**The problem**
Read through the entries below and copy each line where "honest" turns up.

[[ Raw data, beginning ]]

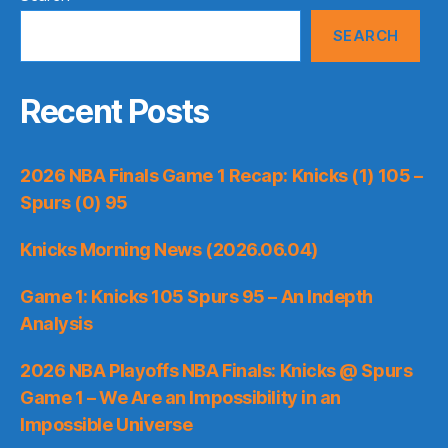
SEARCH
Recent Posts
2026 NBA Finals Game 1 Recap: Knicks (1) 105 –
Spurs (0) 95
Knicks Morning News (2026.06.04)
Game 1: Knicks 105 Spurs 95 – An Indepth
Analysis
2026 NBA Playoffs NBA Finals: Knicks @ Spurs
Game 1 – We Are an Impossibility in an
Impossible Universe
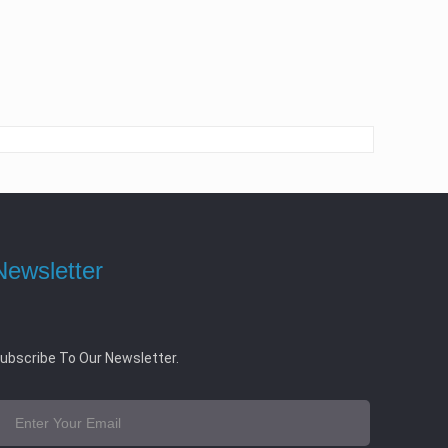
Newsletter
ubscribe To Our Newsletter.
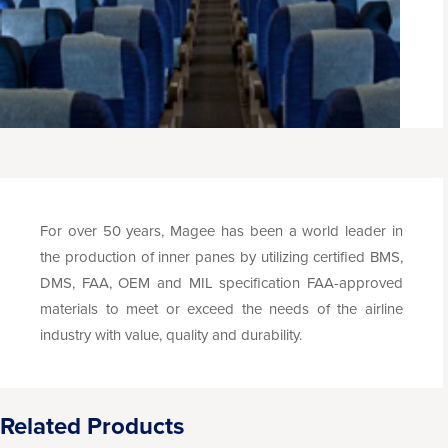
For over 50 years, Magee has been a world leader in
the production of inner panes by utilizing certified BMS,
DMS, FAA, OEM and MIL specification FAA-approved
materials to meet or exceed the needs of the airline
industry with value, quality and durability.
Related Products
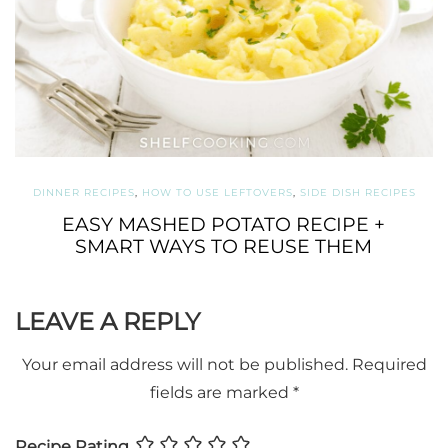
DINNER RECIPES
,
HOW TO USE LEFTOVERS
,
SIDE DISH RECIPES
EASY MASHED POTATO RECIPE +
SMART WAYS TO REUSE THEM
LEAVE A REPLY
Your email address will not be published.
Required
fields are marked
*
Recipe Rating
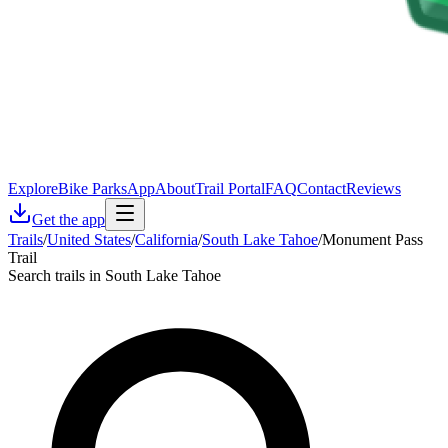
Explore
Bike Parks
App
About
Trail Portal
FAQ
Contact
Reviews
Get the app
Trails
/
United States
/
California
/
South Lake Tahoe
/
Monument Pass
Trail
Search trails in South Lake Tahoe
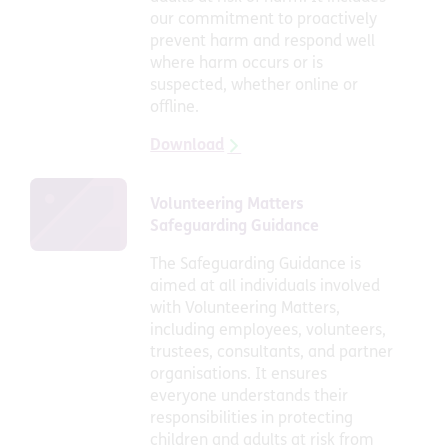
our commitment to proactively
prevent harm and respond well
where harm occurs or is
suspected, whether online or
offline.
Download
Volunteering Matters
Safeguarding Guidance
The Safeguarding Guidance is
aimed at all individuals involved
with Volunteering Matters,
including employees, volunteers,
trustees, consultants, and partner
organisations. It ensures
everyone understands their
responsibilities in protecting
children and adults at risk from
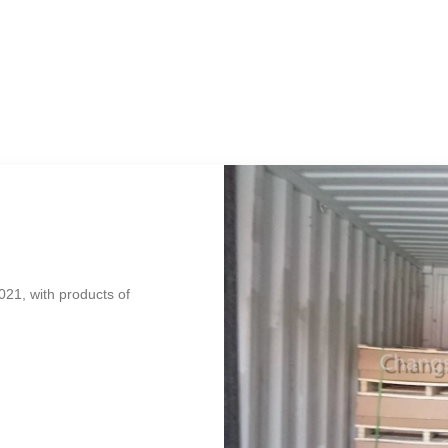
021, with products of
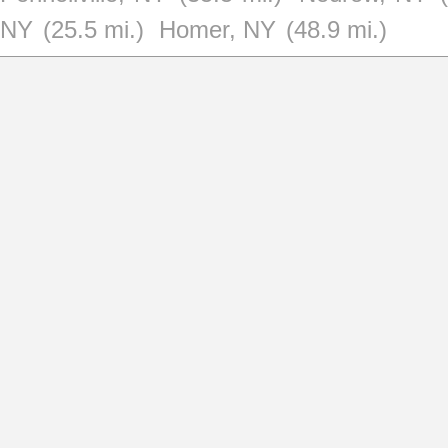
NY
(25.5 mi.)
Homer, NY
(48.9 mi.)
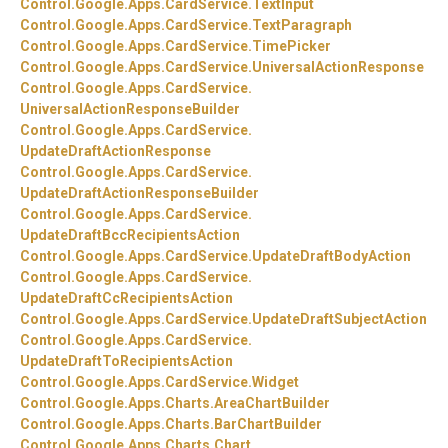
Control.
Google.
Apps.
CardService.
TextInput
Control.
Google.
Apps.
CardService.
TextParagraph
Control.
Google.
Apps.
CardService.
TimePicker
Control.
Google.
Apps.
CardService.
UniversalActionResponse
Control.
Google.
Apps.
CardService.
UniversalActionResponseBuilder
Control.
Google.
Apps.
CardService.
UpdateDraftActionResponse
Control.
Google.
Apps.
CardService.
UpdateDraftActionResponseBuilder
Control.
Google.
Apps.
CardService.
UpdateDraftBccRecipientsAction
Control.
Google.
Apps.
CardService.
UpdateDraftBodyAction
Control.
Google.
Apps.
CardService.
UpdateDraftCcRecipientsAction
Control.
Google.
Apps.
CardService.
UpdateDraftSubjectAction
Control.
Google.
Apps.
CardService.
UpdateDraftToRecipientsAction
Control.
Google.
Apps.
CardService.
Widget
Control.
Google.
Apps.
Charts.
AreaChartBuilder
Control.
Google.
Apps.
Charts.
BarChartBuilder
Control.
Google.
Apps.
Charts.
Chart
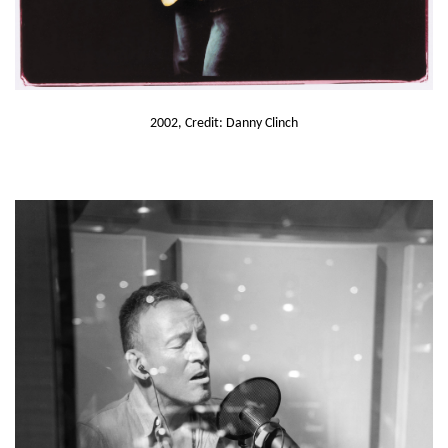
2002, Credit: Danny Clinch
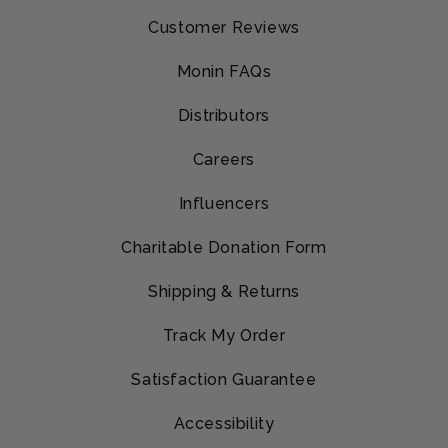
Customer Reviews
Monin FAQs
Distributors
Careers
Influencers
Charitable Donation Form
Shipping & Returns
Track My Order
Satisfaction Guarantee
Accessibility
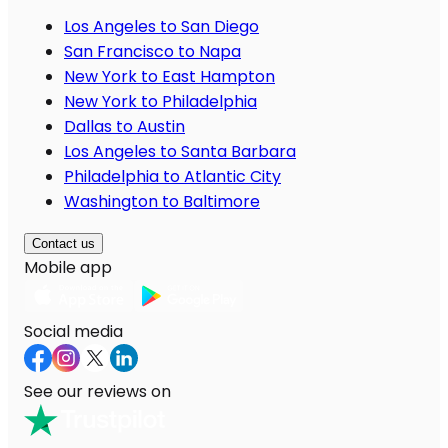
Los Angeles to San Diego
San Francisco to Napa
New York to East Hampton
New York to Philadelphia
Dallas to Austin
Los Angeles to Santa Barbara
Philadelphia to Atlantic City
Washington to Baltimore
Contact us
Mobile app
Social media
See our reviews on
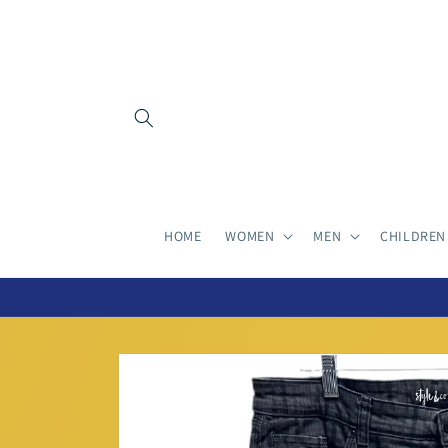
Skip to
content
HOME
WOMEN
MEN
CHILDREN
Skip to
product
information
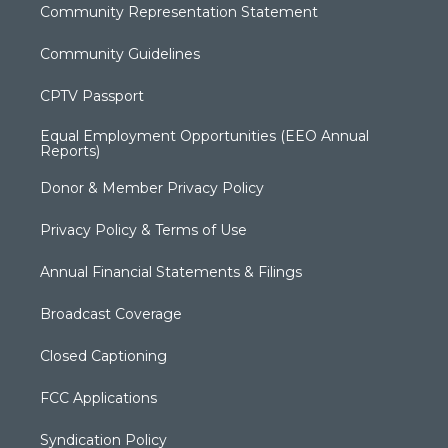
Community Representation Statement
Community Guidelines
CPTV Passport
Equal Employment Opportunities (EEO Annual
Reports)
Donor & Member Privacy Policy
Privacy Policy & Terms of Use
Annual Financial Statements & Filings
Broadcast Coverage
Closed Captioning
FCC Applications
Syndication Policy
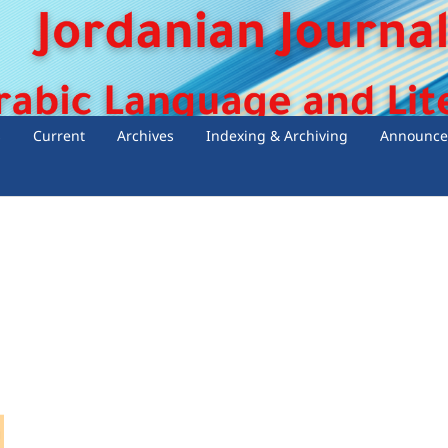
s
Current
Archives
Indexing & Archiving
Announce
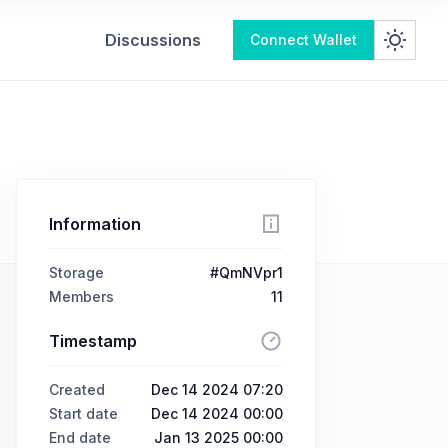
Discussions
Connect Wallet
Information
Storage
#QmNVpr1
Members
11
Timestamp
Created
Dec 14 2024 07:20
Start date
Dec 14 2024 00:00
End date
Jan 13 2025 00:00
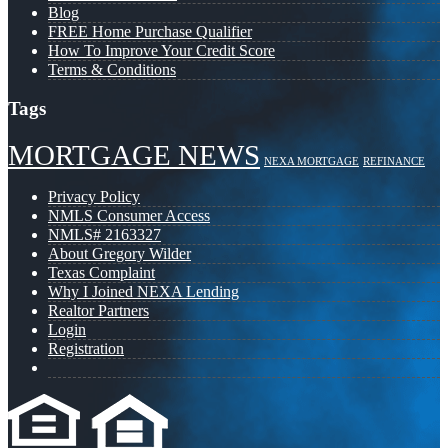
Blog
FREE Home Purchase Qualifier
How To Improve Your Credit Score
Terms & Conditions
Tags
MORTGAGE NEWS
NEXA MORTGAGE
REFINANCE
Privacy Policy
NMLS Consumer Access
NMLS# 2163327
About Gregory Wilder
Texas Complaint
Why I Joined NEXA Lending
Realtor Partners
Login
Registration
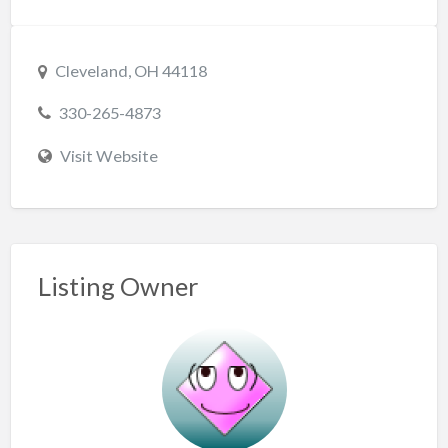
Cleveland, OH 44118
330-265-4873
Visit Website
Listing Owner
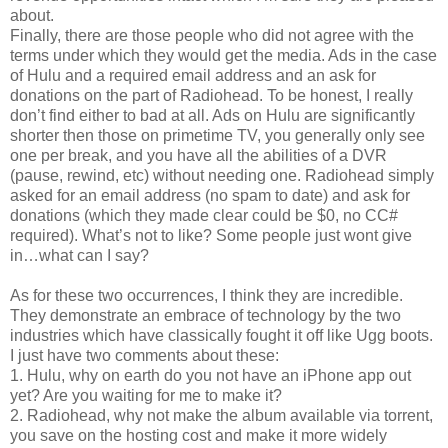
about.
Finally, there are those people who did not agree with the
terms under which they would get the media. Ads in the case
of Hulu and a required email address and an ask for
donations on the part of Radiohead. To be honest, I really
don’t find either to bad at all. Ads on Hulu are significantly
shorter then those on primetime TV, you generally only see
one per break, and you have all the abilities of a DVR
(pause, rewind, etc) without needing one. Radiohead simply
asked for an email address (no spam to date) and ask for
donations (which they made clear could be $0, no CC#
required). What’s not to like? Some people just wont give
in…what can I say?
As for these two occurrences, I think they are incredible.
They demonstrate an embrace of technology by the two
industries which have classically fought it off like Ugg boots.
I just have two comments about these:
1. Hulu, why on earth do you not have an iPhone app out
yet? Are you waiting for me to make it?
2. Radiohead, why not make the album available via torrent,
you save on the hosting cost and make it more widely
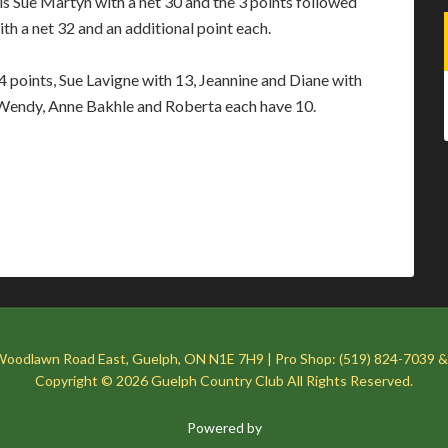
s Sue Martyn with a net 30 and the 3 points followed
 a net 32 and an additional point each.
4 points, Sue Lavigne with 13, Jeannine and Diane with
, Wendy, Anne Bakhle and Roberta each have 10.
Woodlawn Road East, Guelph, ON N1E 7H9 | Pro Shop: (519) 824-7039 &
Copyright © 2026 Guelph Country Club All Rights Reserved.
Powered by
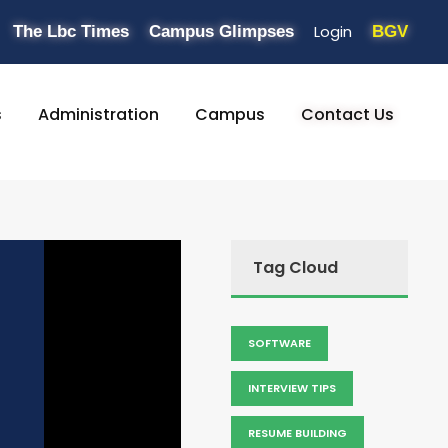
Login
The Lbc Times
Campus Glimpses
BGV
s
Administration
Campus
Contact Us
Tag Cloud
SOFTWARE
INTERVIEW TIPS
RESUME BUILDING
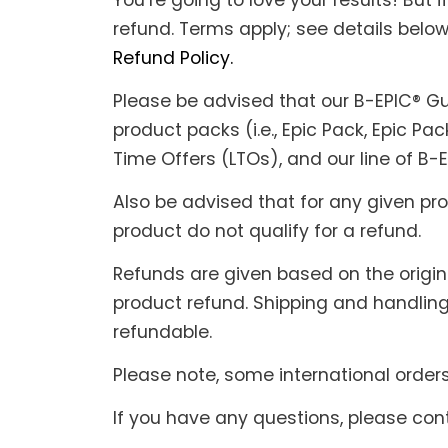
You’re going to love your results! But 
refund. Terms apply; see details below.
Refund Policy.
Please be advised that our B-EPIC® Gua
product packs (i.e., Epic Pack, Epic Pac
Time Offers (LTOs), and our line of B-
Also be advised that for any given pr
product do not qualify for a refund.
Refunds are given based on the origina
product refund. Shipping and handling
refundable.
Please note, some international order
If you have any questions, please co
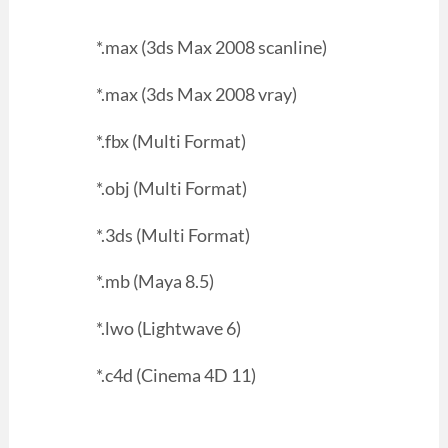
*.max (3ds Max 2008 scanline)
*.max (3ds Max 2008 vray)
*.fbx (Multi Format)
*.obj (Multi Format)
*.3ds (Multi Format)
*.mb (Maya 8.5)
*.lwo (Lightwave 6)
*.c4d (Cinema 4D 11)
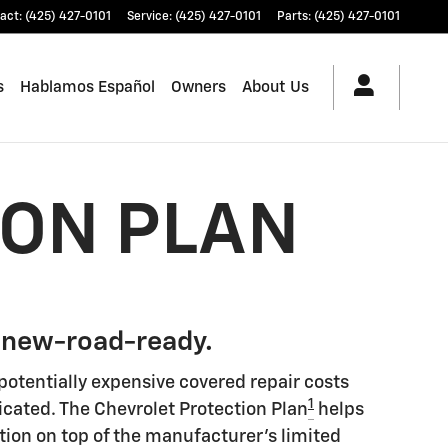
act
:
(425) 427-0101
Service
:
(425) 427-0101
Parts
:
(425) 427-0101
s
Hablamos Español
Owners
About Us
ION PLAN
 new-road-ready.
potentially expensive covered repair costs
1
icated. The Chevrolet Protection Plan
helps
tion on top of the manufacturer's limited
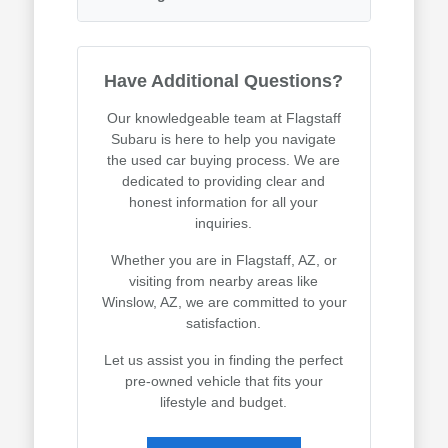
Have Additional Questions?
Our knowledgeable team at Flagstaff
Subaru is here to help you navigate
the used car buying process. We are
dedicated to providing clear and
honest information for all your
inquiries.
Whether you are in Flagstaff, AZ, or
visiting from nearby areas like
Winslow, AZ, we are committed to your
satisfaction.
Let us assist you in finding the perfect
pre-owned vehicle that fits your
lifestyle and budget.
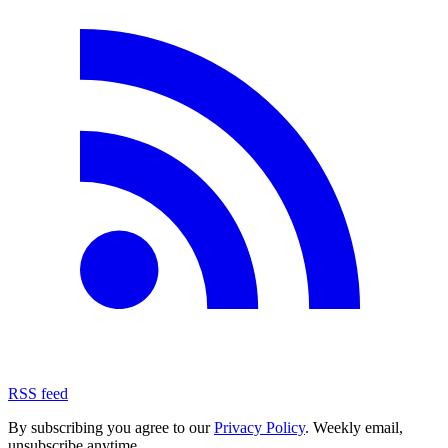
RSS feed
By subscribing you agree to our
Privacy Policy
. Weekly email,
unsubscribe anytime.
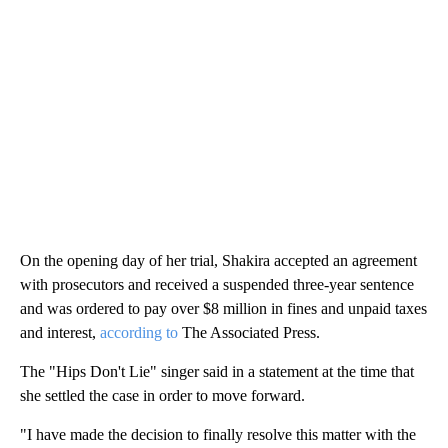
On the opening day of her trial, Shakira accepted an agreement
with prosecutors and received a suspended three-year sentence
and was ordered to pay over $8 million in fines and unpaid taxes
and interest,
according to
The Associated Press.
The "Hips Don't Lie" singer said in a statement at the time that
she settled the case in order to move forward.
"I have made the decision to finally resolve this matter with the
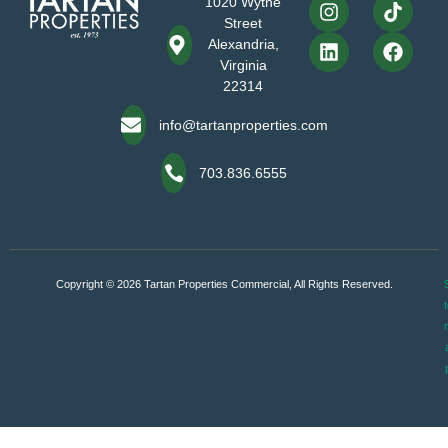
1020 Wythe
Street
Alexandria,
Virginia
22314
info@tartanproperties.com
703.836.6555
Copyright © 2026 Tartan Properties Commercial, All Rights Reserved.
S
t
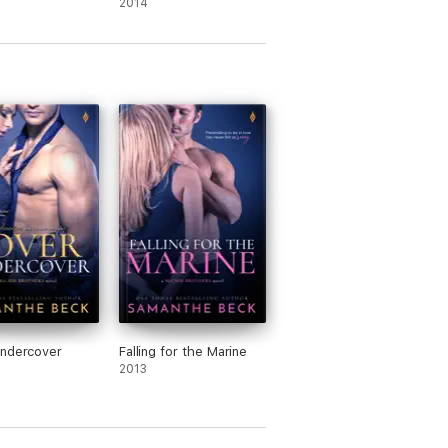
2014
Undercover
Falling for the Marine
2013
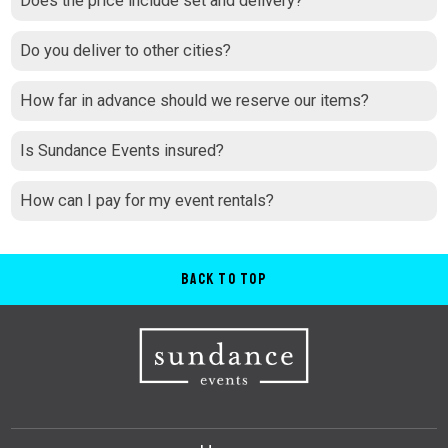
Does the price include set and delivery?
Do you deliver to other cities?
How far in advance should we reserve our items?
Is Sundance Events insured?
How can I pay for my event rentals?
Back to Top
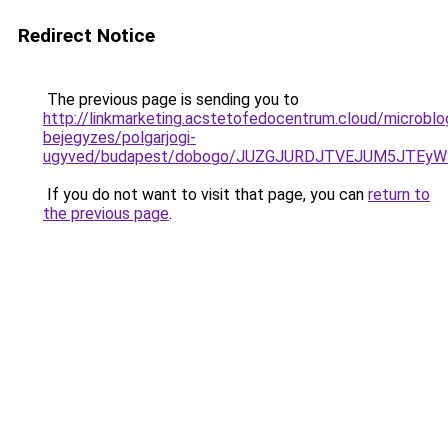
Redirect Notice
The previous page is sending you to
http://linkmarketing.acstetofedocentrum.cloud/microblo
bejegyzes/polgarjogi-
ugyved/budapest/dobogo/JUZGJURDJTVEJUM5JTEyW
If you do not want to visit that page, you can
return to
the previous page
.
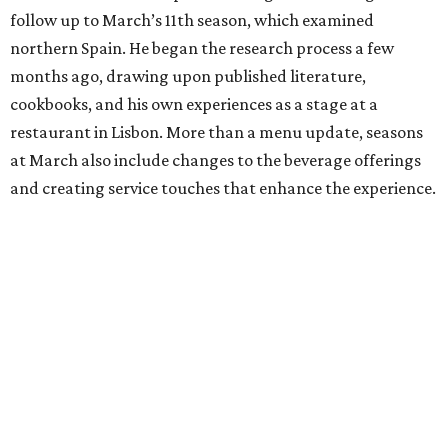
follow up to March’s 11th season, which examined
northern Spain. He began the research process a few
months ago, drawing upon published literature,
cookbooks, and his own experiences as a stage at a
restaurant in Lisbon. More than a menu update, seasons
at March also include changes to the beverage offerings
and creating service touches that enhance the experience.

[[ Raw data, end ]]

**Result of the task**
donations on the part of Radiohead. To be honest, I really
honest information for all your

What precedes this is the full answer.